Yesterday I got an email friend who complained that "awk is still a mystery". Not being one to ignore a cry for help with the command line, I was motivated to write up a simple introduction to the basics of awk. But where to post it? I know! We've got this little blog we're not doing anything with at the moment (er, yeah, sorry about that folks-- life's been exciting for the Command Line Kung Fu team recently)...
The first thing you need to understand about awk is that it reads and operates on each line of input one at a time. It's as if your awk code were sitting inside a big loop:
for each line of input
    # your code is here
end loop
Your code goes in curly braces. So the simplest awk program is one that just prints out every line of a file:
awk '{print}' /etc/passwd
Nothing too exciting there. It's just a more complicated way to "cat /etc/passwd". Note that you generally want to enclose your awk code in single quotes like I did in the example above. This prevents special characters in the awk script from being interpolated by your shell before they even get to awk.
One of the nice features of awk is that it automatically splits up each input line using whitespace as the delimiter. It doesn't matter how many spaces/tabs appear in between items on the line, each chunk of whitespace in its entirety is treated as a delimiter.
The whitespace-delimited fields are put into variables named $1, $2, and so on. Rather than just doing "print" as we did in the last example (which prints out the whole original line), you can print out any of the individual fields by number.
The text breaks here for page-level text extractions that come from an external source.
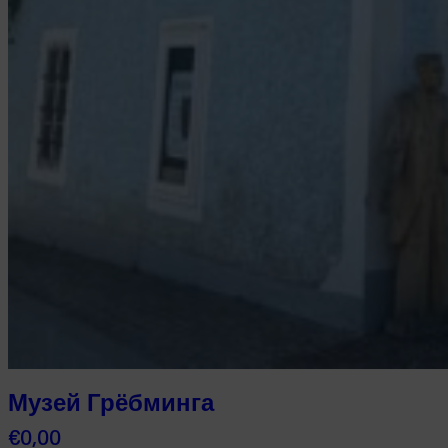
Музей Грёбминга
€
0,00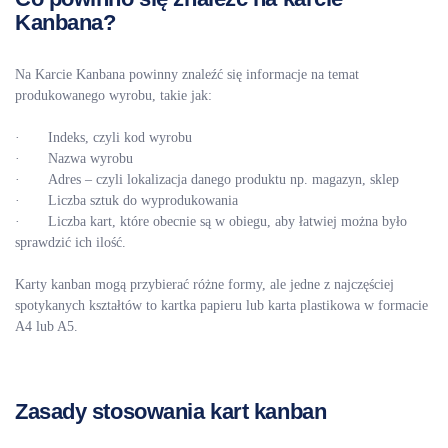
Kanbana?
Na Karcie Kanbana powinny znaleźć się informacje na temat
produkowanego wyrobu, takie jak:
· Indeks, czyli kod wyrobu
· Nazwa wyrobu
· Adres – czyli lokalizacja danego produktu np. magazyn, sklep
· Liczba sztuk do wyprodukowania
· Liczba kart, które obecnie są w obiegu, aby łatwiej można było
sprawdzić ich ilość.
Karty kanban mogą przybierać różne formy, ale jedne z najczęściej
spotykanych kształtów to kartka papieru lub karta plastikowa w formacie
A4 lub A5.
Zasady stosowania kart kanban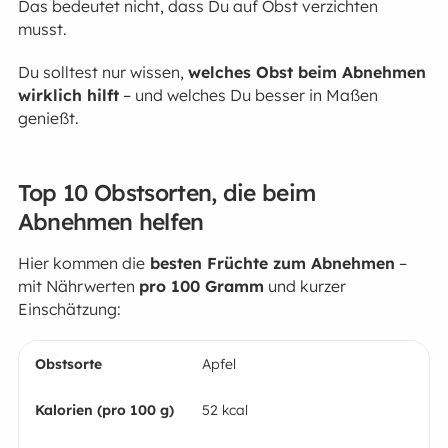
Das bedeutet nicht, dass Du auf Obst verzichten
musst.
Du solltest nur wissen,
welches Obst beim Abnehmen
wirklich hilft
– und welches Du besser in Maßen
genießt.
Top 10 Obstsorten, die beim
Abnehmen helfen
Hier kommen die
besten Früchte zum Abnehmen
–
mit Nährwerten
pro 100 Gramm
und kurzer
Einschätzung:
Apfel
52 kcal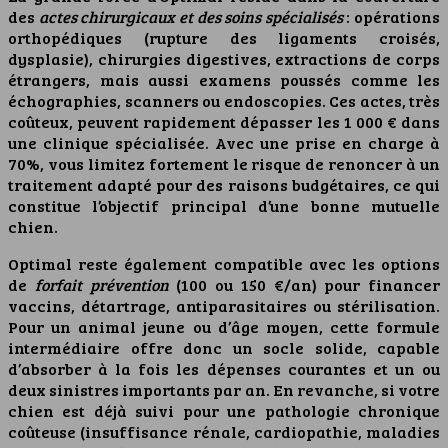
des
actes chirurgicaux et des soins spécialisés
: opérations
orthopédiques (rupture des ligaments croisés,
dysplasie), chirurgies digestives, extractions de corps
étrangers, mais aussi examens poussés comme les
échographies, scanners ou endoscopies. Ces actes, très
coûteux, peuvent rapidement dépasser les 1 000 € dans
une clinique spécialisée. Avec une prise en charge à
70%, vous limitez fortement le risque de renoncer à un
traitement adapté pour des raisons budgétaires, ce qui
constitue l’objectif principal d’une bonne mutuelle
chien.
Optimal reste également compatible avec les options
de
forfait prévention
(100 ou 150 €/an) pour financer
vaccins, détartrage, antiparasitaires ou stérilisation.
Pour un animal jeune ou d’âge moyen, cette formule
intermédiaire offre donc un socle solide, capable
d’absorber à la fois les dépenses courantes et un ou
deux sinistres importants par an. En revanche, si votre
chien est déjà suivi pour une pathologie chronique
coûteuse (insuffisance rénale, cardiopathie, maladies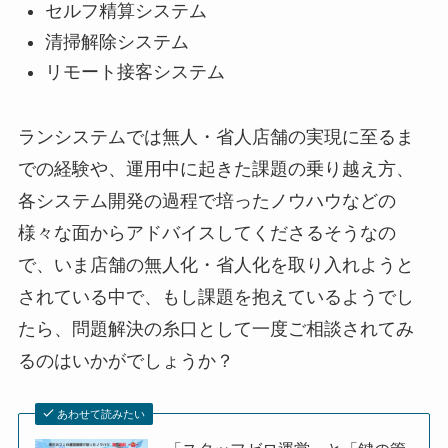
セルフ精算システム
清掃解除システム
リモート接客システム
ランシステムでは無人・省人店舗の実現に至るま
での経験や、運用中に起きた課題の乗り越え方、
各システム開発の過程で培ったノウハウなどの
様々な面からアドバイスしてくださるそうなの
で、いま店舗の無人化・省人化を取り入れようと
されている中で、もし課題を抱えているようでし
たら、問題解決の糸口として一度ご相談されてみ
るのはいかがでしょうか？
あわせて読みたい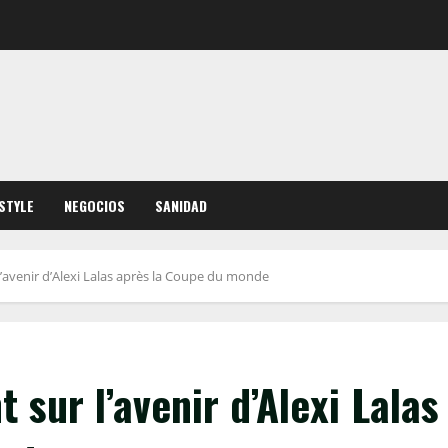
ESTYLE
NEGOCIOS
SANIDAD
 l’avenir d’Alexi Lalas après la Coupe du monde
t sur l’avenir d’Alexi Lalas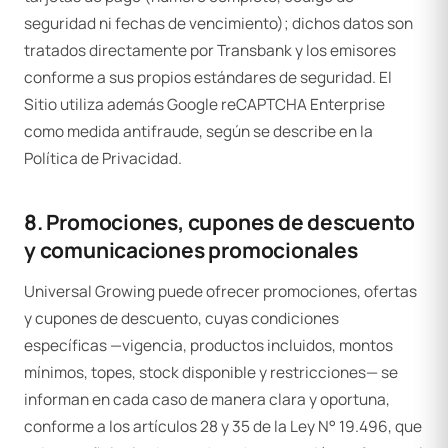
seguridad ni fechas de vencimiento); dichos datos son
tratados directamente por Transbank y los emisores
conforme a sus propios estándares de seguridad. El
Sitio utiliza además Google reCAPTCHA Enterprise
como medida antifraude, según se describe en la
Política de Privacidad.
8. Promociones, cupones de descuento
y comunicaciones promocionales
Universal Growing puede ofrecer promociones, ofertas
y cupones de descuento, cuyas condiciones
específicas —vigencia, productos incluidos, montos
mínimos, topes, stock disponible y restricciones— se
informan en cada caso de manera clara y oportuna,
conforme a los artículos 28 y 35 de la Ley N° 19.496, que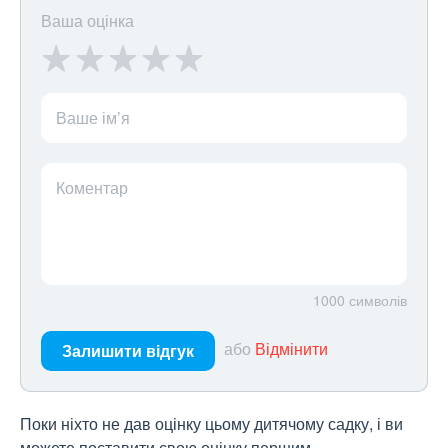
Ваша оцінка
Ваше ім’я
Коментар
1000
символів
або
Відмінити
Залишити відгук
Поки ніхто не дав оцінку цьому дитячому садку, і ви
можете поставити свою оцінку першим.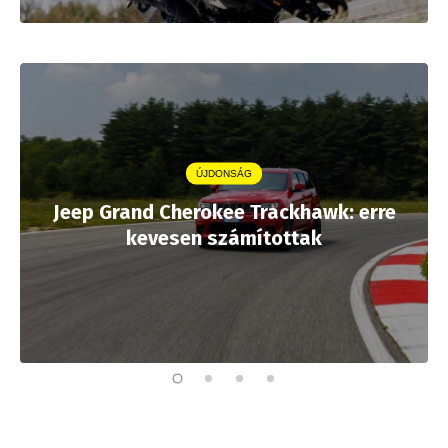
ÚJDONSÁG
Jeep Grand Cherokee Trackhawk: erre
kevesen számítottak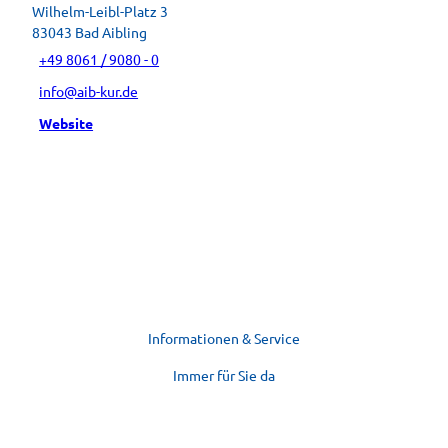
Wilhelm-Leibl-Platz 3
83043
Bad Aibling
+49 8061 / 9080 - 0
info@aib-kur.de
Website
Informationen & Service
Immer für Sie da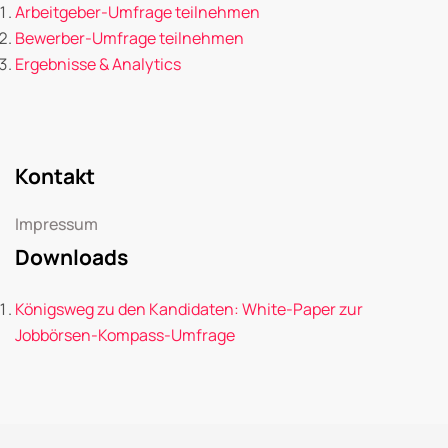
Arbeitgeber-Umfrage teilnehmen
Bewerber-Umfrage teilnehmen
Ergebnisse & Analytics
Kontakt
Impressum
Downloads
Königsweg zu den Kandidaten: White-Paper zur
Jobbörsen-Kompass-Umfrage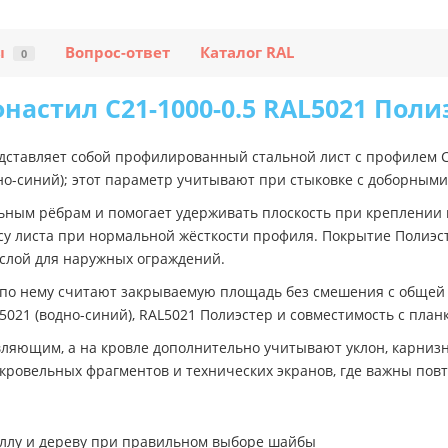
ы
Вопрос-ответ
Каталог RAL
0
настил C21-1000-0.5 RAL5021 Поли
едставляет собой профилированный стальной лист с профилем C
дно-синий); этот параметр учитывают при стыковке с доборным
ьным рёбрам и помогает удерживать плоскость при креплении 
су листа при нормальной жёсткости профиля. Покрытие Полиэс
лой для наружных ограждений.
: по нему считают закрываемую площадь без смешения с общей
5021 (водно-синий), RAL5021 Полиэстер и совместимость с пла
авляющим, а на кровле дополнительно учитывают уклон, карниз
 кровельных фрагментов и технических экранов, где важны пов
аллу и дереву при правильном выборе шайбы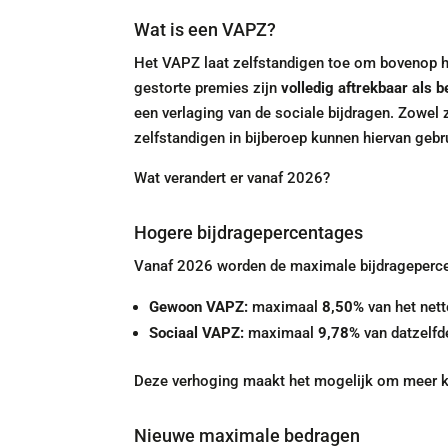
Wat is een VAPZ?
Het VAPZ laat zelfstandigen toe om bovenop h
gestorte premies zijn
volledig aftrekbaar als 
een verlaging van de sociale bijdragen. Zowel
zelfstandigen in bijberoep kunnen hiervan geb
Wat verandert er vanaf 2026?
Hogere bijdragepercentages
Vanaf 2026 worden de maximale bijdrageperc
Gewoon VAPZ:
maximaal
8,50%
van het nett
Sociaal VAPZ:
maximaal
9,78%
van datzelf
Deze verhoging maakt het mogelijk om meer kap
Nieuwe maximale bedragen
For example, I can pull out the percentage used (field 5) and file system mount point (field 6) from df output:
$ df -h -t ext4 | awk '{print $5, $6}'
Use% Mounted
58% /
24% /boot
42% /var
81% /home
89% /usr
The comma in the "print $5, $6" expression causes awk to put a space between the two fields. If you did "print $5 $6", you'd get the two fields jammed up against each other with no space between them.
We could use a similar strategy to pull out just the usernames from ps (field 1):
$ ps -ef | awk '{print $1}'
UID
root
root
root
...
Not so interesting maybe, until you start combining it with other shell primitives:
$ ps -ef | awk '{print $1}' | sort | uniq -c | sort -nr
    188 root
     70 hal
      2 www-data
      2 avahi
      2 108
      1 UID
      1 syslog
      1 rtkit
      1 ntp
      1 mysql
      1 gdm
      1 daemon
      1 102
Once we sort all the usernames in order, we can use "uniq -c" to count the number of processes running as each user. The final "sort -nr" gives us a descending ("-r") numeric ("-n") sort of the counts.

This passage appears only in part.